Vasculitis is an autoimmune related inflammation of the blood vessels. It happens when the body’s immune system attacks the blood vessel by mistake. It can happen because of an infection, a medicine, or another disease. The cause is often unknown. Vasculitis can affect arteries, veins and capillaries. Arteries are vessels that carry blood from the heart to the body’s organs. Veins are the vessels that carry blood back to the heart. Capillaries are tiny blood vessels that connect the small arteries and veins. When a blood vessel becomes inflamed, it can narrow, making it more difficult for blood to get through, close off completely so that blood can’t get through, or stretch and weaken so much that it bulges. The bulge is called an aneurysm. If it bursts, it can cause dangerous bleeding inside the body. Symptoms of vasculitis can vary, but usually include fever, swelling and a general sense of feeling ill. The main goal of treatment is to stop the inflammation. Steroids and other medicines to stop inflammation are often helpful.

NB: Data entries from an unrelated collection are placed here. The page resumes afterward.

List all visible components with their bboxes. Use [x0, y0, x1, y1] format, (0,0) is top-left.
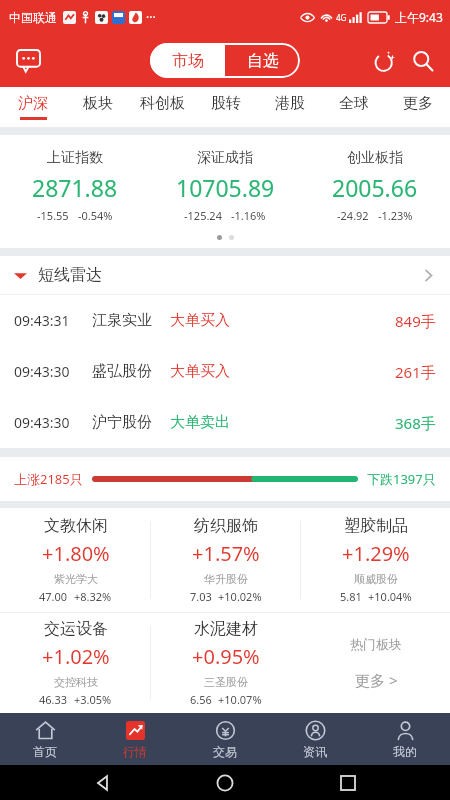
staticText: -125.24: [184, 208, 222, 223]
staticText: 短线雷达: [38, 265, 102, 285]
button[interactable]: Home: [205, 765, 245, 800]
staticText: +1.80%: [42, 540, 110, 567]
staticText: 紫光学大: [54, 572, 98, 586]
button[interactable]: Night mode: [368, 44, 402, 78]
staticText: 沪深: [18, 94, 48, 113]
button[interactable]: 股转: [194, 87, 258, 127]
button[interactable]: Back: [83, 765, 123, 800]
staticText: 10705.89: [176, 172, 275, 203]
button[interactable]: 水泥建材: [151, 613, 300, 713]
staticText: 47.00: [39, 589, 68, 604]
button[interactable]: 更多: [386, 87, 450, 127]
staticText: 上涨2185只: [14, 470, 83, 488]
staticText: 全球: [339, 94, 369, 113]
staticText: 交易: [213, 744, 237, 759]
button[interactable]: 科创板: [130, 87, 194, 127]
button[interactable]: 板块: [65, 87, 130, 127]
staticText: +10.07%: [218, 692, 262, 707]
staticText: ···: [146, 9, 156, 25]
staticText: -15.55: [37, 208, 69, 223]
staticText: 港股: [275, 94, 305, 113]
staticText: +8.32%: [74, 589, 112, 604]
staticText: 创业板指: [347, 149, 403, 167]
staticText: 下跌1397只: [367, 470, 436, 488]
staticText: 股转: [211, 94, 241, 113]
staticText: 首页: [33, 744, 57, 759]
button[interactable]: 沪深: [0, 87, 65, 127]
staticText: 2005.66: [332, 172, 418, 203]
button[interactable]: Search: [406, 44, 440, 78]
staticText: -0.54%: [78, 208, 113, 223]
staticText: 我的: [393, 744, 417, 759]
button[interactable]: 短线雷达: [0, 256, 450, 294]
staticText: 交控科技: [54, 675, 98, 689]
button[interactable]: 纺织服饰: [151, 508, 300, 612]
staticText: +1.02%: [42, 643, 110, 670]
staticText: 三圣股份: [204, 675, 248, 689]
staticText: 更多 >: [355, 670, 398, 690]
staticText: 深证成指: [197, 149, 253, 167]
staticText: 科创板: [140, 94, 185, 113]
staticText: +0.95%: [192, 643, 260, 670]
button[interactable]: 全球: [322, 87, 386, 127]
staticText: 自选: [247, 51, 279, 71]
button[interactable]: Recents: [328, 765, 368, 800]
staticText: 市场: [172, 51, 204, 71]
button[interactable]: 港股: [258, 87, 322, 127]
staticText: 文教休闲: [44, 516, 108, 536]
button[interactable]: 资讯: [270, 713, 360, 765]
staticText: 板块: [83, 94, 113, 113]
staticText: 水泥建材: [194, 619, 258, 639]
button[interactable]: 09:43:30: [0, 397, 450, 448]
staticText: -1.23%: [378, 208, 413, 223]
staticText: 4G: [336, 12, 347, 23]
staticText: +3.05%: [74, 692, 112, 707]
button[interactable]: 热门板块: [301, 613, 450, 713]
staticText: 261手: [395, 362, 436, 382]
staticText: 7.03: [190, 589, 212, 604]
button[interactable]: 我的: [360, 713, 450, 765]
staticText: 849手: [395, 311, 436, 331]
staticText: -24.92: [337, 208, 369, 223]
button[interactable]: 创业板指: [300, 149, 450, 223]
button[interactable]: 市场: [150, 43, 225, 78]
button[interactable]: 文教休闲: [0, 508, 150, 612]
staticText: 江泉实业: [92, 311, 152, 330]
button[interactable]: 行情: [90, 713, 180, 765]
button[interactable]: 09:43:30: [0, 346, 450, 397]
button[interactable]: 09:43:31: [0, 295, 450, 346]
button[interactable]: 交易: [180, 713, 270, 765]
staticText: 盛弘股份: [92, 362, 152, 381]
staticText: 46.33: [39, 692, 68, 707]
staticText: 资讯: [303, 744, 327, 759]
staticText: 塑胶制品: [344, 516, 408, 536]
staticText: 纺织服饰: [194, 516, 258, 536]
button[interactable]: 首页: [0, 713, 90, 765]
staticText: 09:43:30: [14, 413, 70, 432]
staticText: 行情: [123, 744, 147, 759]
staticText: 中国联通: [9, 10, 57, 25]
staticText: 更多: [403, 94, 433, 113]
button[interactable]: 塑胶制品: [301, 508, 450, 612]
staticText: +1.57%: [192, 540, 260, 567]
staticText: 大单买入: [170, 311, 230, 330]
staticText: 交运设备: [44, 619, 108, 639]
button[interactable]: 自选: [225, 43, 300, 78]
button[interactable]: Messages: [10, 43, 46, 79]
staticText: 2871.88: [32, 172, 118, 203]
button[interactable]: 交运设备: [0, 613, 150, 713]
staticText: 09:43:30: [14, 362, 70, 381]
staticText: 上证指数: [47, 149, 103, 167]
staticText: +1.29%: [342, 540, 410, 567]
button[interactable]: 上证指数: [0, 149, 150, 223]
staticText: 5.81: [340, 589, 362, 604]
staticText: 沪宁股份: [92, 413, 152, 432]
button[interactable]: 深证成指: [150, 149, 300, 223]
staticText: 6.56: [190, 692, 212, 707]
staticText: +10.02%: [218, 589, 262, 604]
staticText: 顺威股份: [354, 572, 398, 586]
staticText: +10.04%: [368, 589, 412, 604]
staticText: 368手: [395, 413, 436, 433]
staticText: 大单卖出: [170, 413, 230, 432]
staticText: 华升股份: [204, 572, 248, 586]
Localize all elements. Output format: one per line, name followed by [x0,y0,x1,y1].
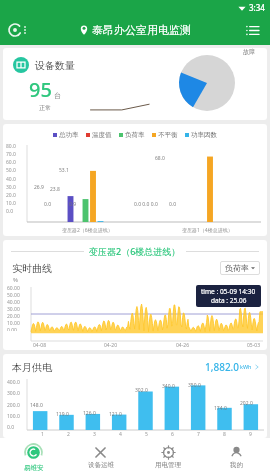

Vitiligo causes white patches on your skin. It can also affect your eyes, mouth, and nose. It occurs when the cells that give your skin its color are destroyed. No one knows what destroys them. It is more common in people with autoimmune diseases, and it might run in families. It usually starts before age 40. The white patches are more common where your skin is exposed to the sun. In some cases, the patches spread. Vitiligo can cause your hair to gray early. If you have dark skin, you may lose color inside your mouth. Using sunscreen will help protect your skin, and cosmetics can cover up the patches. Treatments for vitiligo include medicines, light therapy, and surgery. Not every treatment is right for everyone. Many have side effects. Some take a long time. Some do not always work.
Wegener’s granulomatosis (now termed Granulomatosis with Polyangiitis (GPA) is a rare autoimmune related disease. It is a type of vasculitis, or inflammation of the blood vessels. The inflammation limits the flow of blood to important organs, causing damage. It can affect any organ, but it mainly affects the sinuses, nose, trachea (windpipe), lungs, and kidneys. The cause of GPA is unknown. It can affect people at any age. Men and women are equally affected. It is more common in Caucasians. Symptoms may include joint pain, weakness, tiredness, and cold symptoms such as a runny nose that doesn’t get better. Doctors use blood tests, chest X-rays, and biopsies to diagnose GPA and rule out other causes of the symptoms. Early treatment is important. Most people improve with medicines to slow or stop the inflammation.
AARDA does not recommend any treatment and provides this information only as a guide to aid in making informed decisions about your health. All information should always be evaluated and discussed with your health care provider.